The wrapper provides the ITcADI interface (see ADI Interface) on the one hand and (optionally) properties on the function block (see FB properties) on the other. The TcCOM Wrapper FB should be called in the same context as the TcCOM.

Function block properties

Access to module parameters only
No access to DataAreas. Note: By default, model parameters are created both as DataArea and as module parameters.
Simple access to module parameters by name
Not threadsafe

ITcADI interface

Efficient and flexible access to all DataAreas (also subareas of a DataArea)
Access only via DataArea number and ByteOffset
No type information (type cast is to be realized by the user)
The pointer must be fetched and released every task cycle
No access to module parameters
Not threadsafe

Changes persist

Above, it was described how data can be changed in a TcCOM instance at TwinCAT runtime. If TwinCAT is restarted, these changes will be lost unless further recovery measures have been taken. The default behavior of a TcCOM is that when a TcCOM instance is started, the parameterization is performed according to its Startup Values.

In addition, remanent variables can be defined that retain their value beyond the usual program runtime. Remanent variables can be declared as RETAIN variables or even more strictly as PERSISTENT variables.

More information about remanent data (Persistent and Retain) in the TwinCAT PLC: Link

In the following three ways are described in which values can be restored after restarting TwinCAT.

1) Startup values

See Parameterization of a module instance for differentiation between Online, Prepared, Default and Startup Values.

	TwinCAT 3 XAE necessary Startup values are changed in the TwinCAT configuration, i.e. in the engineering. Changes can be entered here. However, the change must be compiled and downloaded to the runtime system.

If online values are changed during runtime, you can read the current online values via ADS, for example. This can be done, for example, with the TE1410 TwinCAT Interface for MATLAB^®/Simulink^®. The read values can then be entered as new startup values in the TwinCAT configuration.

Use the Automation Interface example for this purpose:

TwinCAT.ModuleGenerator.Samples.Show('AutomationInterface')

In the example, a live script is used to show different functions. The section Read and write parameter online values via ADS describes how to read and write online values from a TcCOM. The section Read and change parameter startup value describes how to read and also write startup values.

The new startup values are entered in the TwinCAT configuration on the engineering system. To make the changes available on the runtime system, you must activate the configuration on the system. You can also realize this with the Automation Interface (sysManager.ActivateConfiguration). You can either restart the system directly via Automation Interface (sysManager.StartRestartTwinCAT), or you can let the system run without restarting. At the next start of TwinCAT, the startup values are set and the TcCOM starts up with the new startup values.

2) Retain Data

At TC TcCom Interfaces you can create the model parameters (and also other groups) as DataArea of type Retain Source DataArea.

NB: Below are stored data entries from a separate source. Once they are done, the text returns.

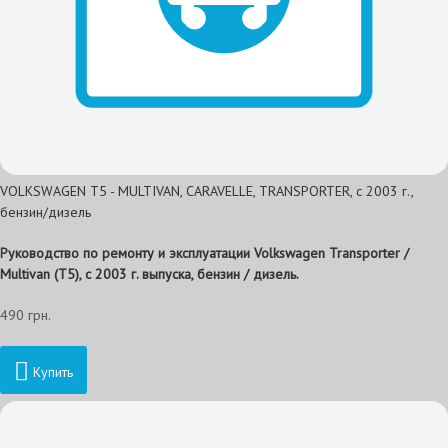
VOLKSWAGEN T5 - MULTIVAN, CARAVELLE, TRANSPORTER, с 2003 г.,
бензин/дизель
Руководство по ремонту и эксплуатации Volkswagen Transporter /
Multivan (T5), с 2003 г. выпуска, бензин / дизель.
490 грн.
Купить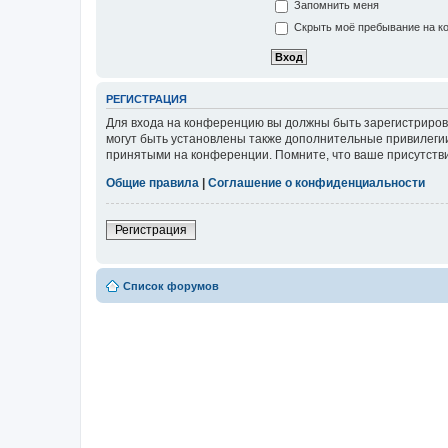
Запомнить меня
Скрыть моё пребывание на ко
РЕГИСТРАЦИЯ
Для входа на конференцию вы должны быть зарегистриров
могут быть установлены также дополнительные привилегии
принятыми на конференции. Помните, что ваше присутстви
Общие правила
|
Соглашение о конфиденциальности
Регистрация
Список форумов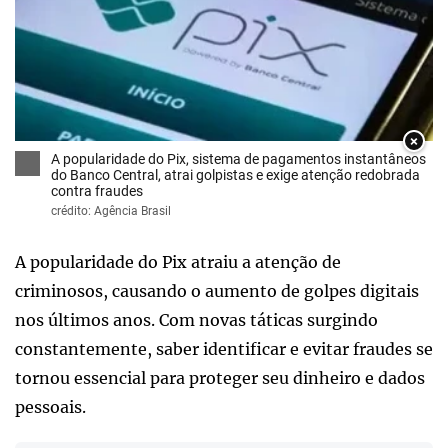
×
A popularidade do Pix, sistema de pagamentos instantâneos
do Banco Central, atrai golpistas e exige atenção redobrada
contra fraudes
crédito: Agência Brasil
A popularidade do Pix atraiu a atenção de
criminosos, causando o aumento de golpes digitais
nos últimos anos. Com novas táticas surgindo
constantemente, saber identificar e evitar fraudes se
tornou essencial para proteger seu dinheiro e dados
pessoais.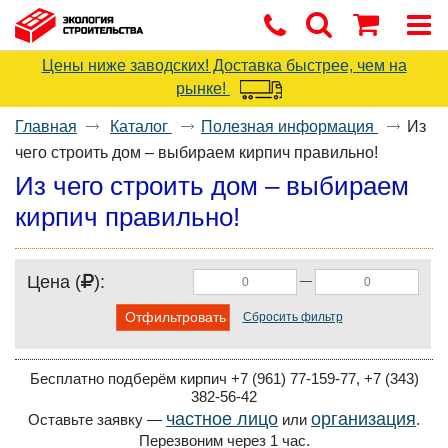
Цены ниже заводских! Доставка быстрее, чем на
рынке!
Главная
Каталог
Полезная информация
Из
чего строить дом – выбираем кирпич правильно!
Из чего строить дом – выбираем
кирпич правильно!
Цена (
):
—
Отфильтровать
Сбросить фильтр
Бесплатно подберём кирпич +7 (961) 77-159-77, +7 (343)
382-56-42
частное лицо
организация
Оставьте заявку —
или
.
Перезвоним через 1 час.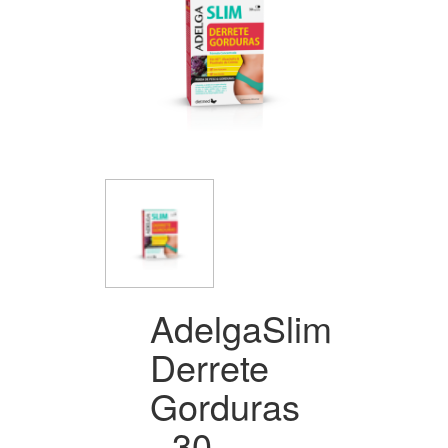
AdelgaSlim
Derrete
Gorduras
- 30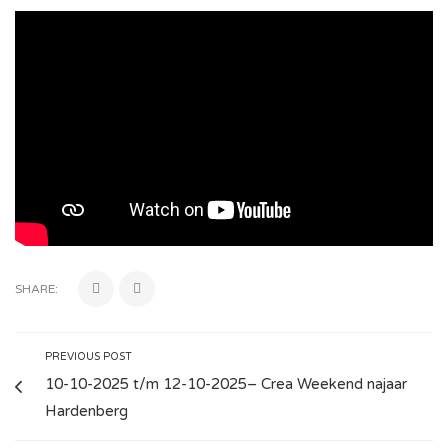
SHARE:
PREVIOUS POST
10-10-2025 t/m 12-10-2025– Crea Weekend najaar
Hardenberg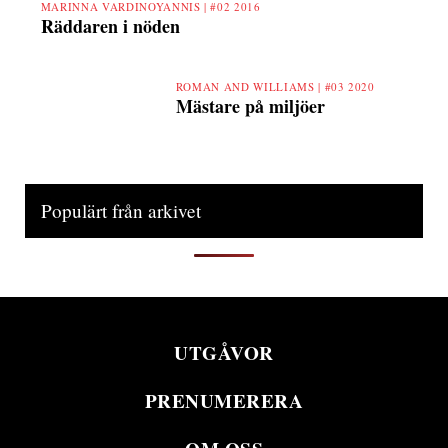
MARINNA VARDINOYANNIS |
#02 2016
Räddaren i nöden
ROMAN AND WILLIAMS |
#03 2020
Mästare på miljöer
Populärt från arkivet
UTGÅVOR
PRENUMERERA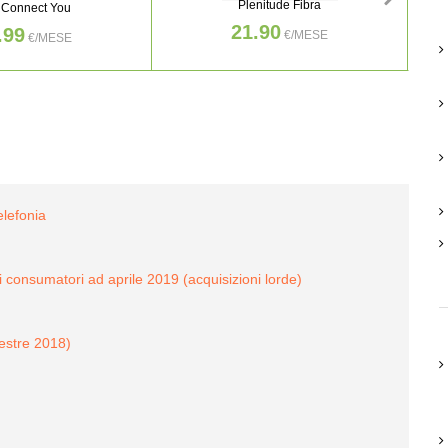
Plenitude Fibra
 Connect You
21.90
.99
€/MESE
€/MESE
elefonia
dai consumatori ad aprile 2019 (acquisizioni lorde)
estre 2018)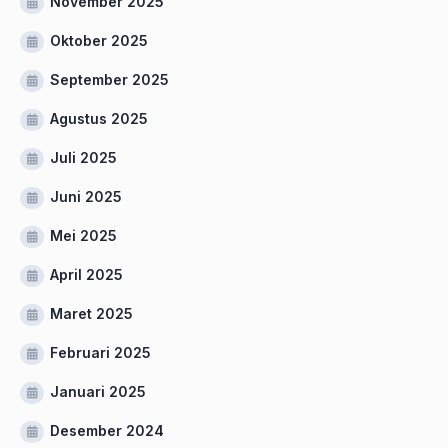
November 2025
Oktober 2025
September 2025
Agustus 2025
Juli 2025
Juni 2025
Mei 2025
April 2025
Maret 2025
Februari 2025
Januari 2025
Desember 2024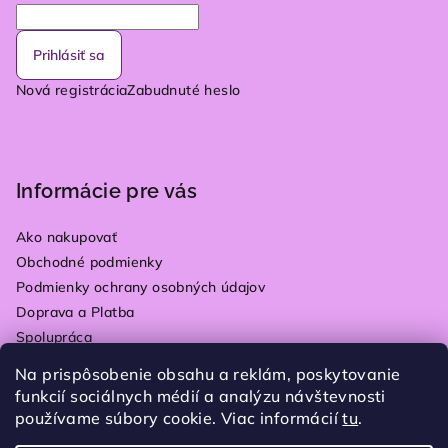
Prihlásiť sa
Nová registrácia
Zabudnuté heslo
Informácie pre vás
Ako nakupovať
Obchodné podmienky
Podmienky ochrany osobných údajov
Doprava a Platba
Spolupráca
Kontakty
Na prispôsobenie obsahu a reklám, poskytovanie
Vrátenie tovaru
funkcií sociálnych médií a analýzu návštevnosti
Blog
používame súbory cookie. Viac informácií
tu
.
Moja objednávka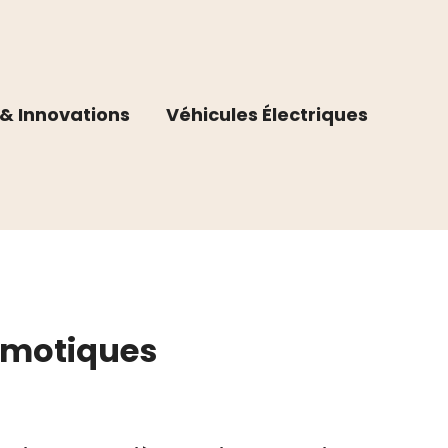
& Innovations
Véhicules Électriques
domotiques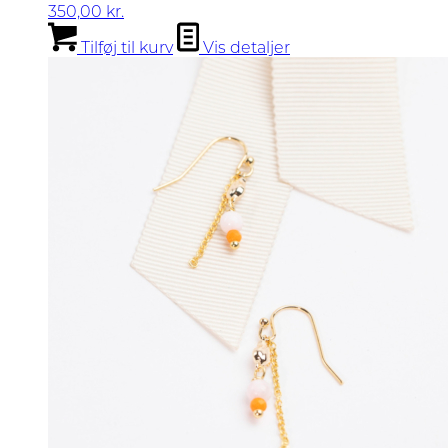
350,00
kr.
Tilføj til kurv
Vis detaljer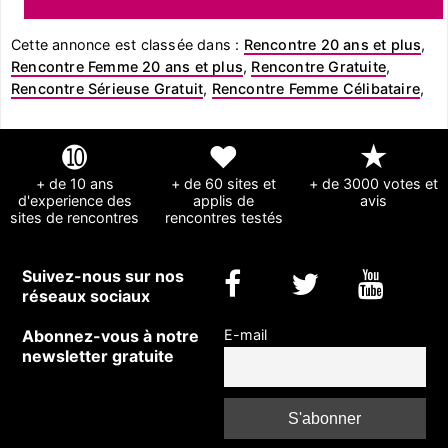
Cette annonce est classée dans :
Rencontre 20 ans et plus
,
Rencontre Femme 20 ans et plus
,
Rencontre Gratuite
,
Rencontre Sérieuse Gratuit
,
Rencontre Femme Célibataire
,
➓
❤
★
+ de 10 ans
+ de 60 sites et
+ de 3000 votes et
d'experience des
applis de
avis
sites de rencontres
rencontres testés
Suivez-nous sur nos
réseaux sociaux
Abonnez-vous à notre
E-mail
newsletter gratuite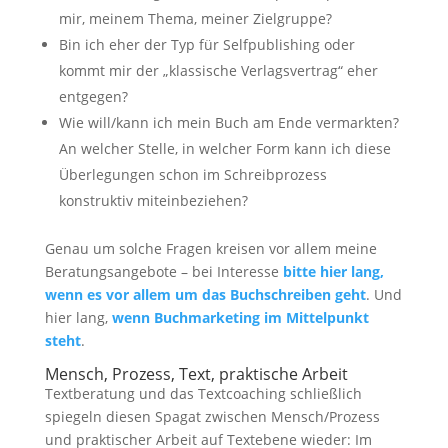
mir, meinem Thema, meiner Zielgruppe?
Bin ich eher der Typ für Selfpublishing oder
kommt mir der „klassische Verlagsvertrag“ eher
entgegen?
Wie will/kann ich mein Buch am Ende vermarkten?
An welcher Stelle, in welcher Form kann ich diese
Überlegungen schon im Schreibprozess
konstruktiv miteinbeziehen?
Genau um solche Fragen kreisen vor allem meine
Beratungsangebote – bei Interesse
bitte hier lang,
wenn es vor allem um das Buchschreiben geht
. Und
hier lang,
wenn Buchmarketing im Mittelpunkt
steht
.
Mensch, Prozess, Text, praktische Arbeit
Textberatung und das Textcoaching schließlich
spiegeln diesen Spagat zwischen Mensch/Prozess
und praktischer Arbeit auf Textebene wieder: Im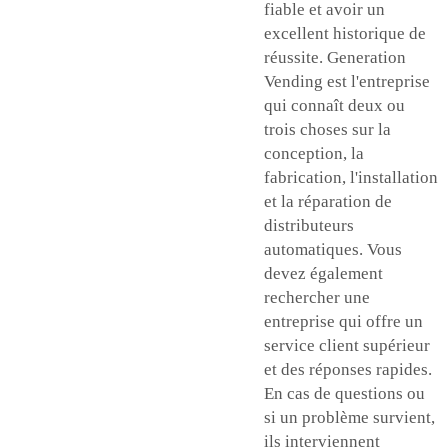
fiable et avoir un
excellent historique de
réussite. Generation
Vending est l'entreprise
qui connaît deux ou
trois choses sur la
conception, la
fabrication, l'installation
et la réparation de
distributeurs
automatiques. Vous
devez également
rechercher une
entreprise qui offre un
service client supérieur
et des réponses rapides.
En cas de questions ou
si un problème survient,
ils interviennent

You can then create a retain handler in the TwinCAT configuration and connect it to the DataArea. For details see NOV-RAM and Retain Handler.

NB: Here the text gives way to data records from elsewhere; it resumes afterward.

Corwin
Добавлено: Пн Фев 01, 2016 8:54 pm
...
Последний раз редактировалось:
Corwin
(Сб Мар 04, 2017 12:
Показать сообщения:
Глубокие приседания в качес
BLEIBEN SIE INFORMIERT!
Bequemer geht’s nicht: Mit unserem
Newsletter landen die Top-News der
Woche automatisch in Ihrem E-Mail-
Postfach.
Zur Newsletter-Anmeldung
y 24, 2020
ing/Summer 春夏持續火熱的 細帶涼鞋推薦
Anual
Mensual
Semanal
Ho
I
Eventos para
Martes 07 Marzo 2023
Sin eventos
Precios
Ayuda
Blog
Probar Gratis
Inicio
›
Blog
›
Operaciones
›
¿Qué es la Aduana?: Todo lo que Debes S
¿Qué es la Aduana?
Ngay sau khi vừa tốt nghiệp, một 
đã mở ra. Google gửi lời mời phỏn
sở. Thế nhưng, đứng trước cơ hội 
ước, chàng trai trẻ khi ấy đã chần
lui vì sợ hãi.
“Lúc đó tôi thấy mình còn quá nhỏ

	NOV RAM necessary To work with the Retain Handler, you need an IPC/CX with built-in NOV-RAM. The use of an EtherCAT Terminal with NOV-RAM (e.g. EL6080) is not supported.

3) Persistent Data

You can access persistent data in the TwinCAT 3 PLC without TwinCAT XAE and without NOV-RAM.

	TwinCAT 3 PLC runtime required To use persistent data, you must declare variables as persistent in the PLC.

Persistent data can only be created in the PLC. Therefore, use the PLC to define the data you want to persist. Work with the TcCOM Wrapper FB, for example, to read data from the TcCOM and persist them via the persistent PLC variable. Create a state machine for starting the TcCOM object after a TwinCAT restart in order to write the persisted data back into the TcCOM object before it is called again in the code.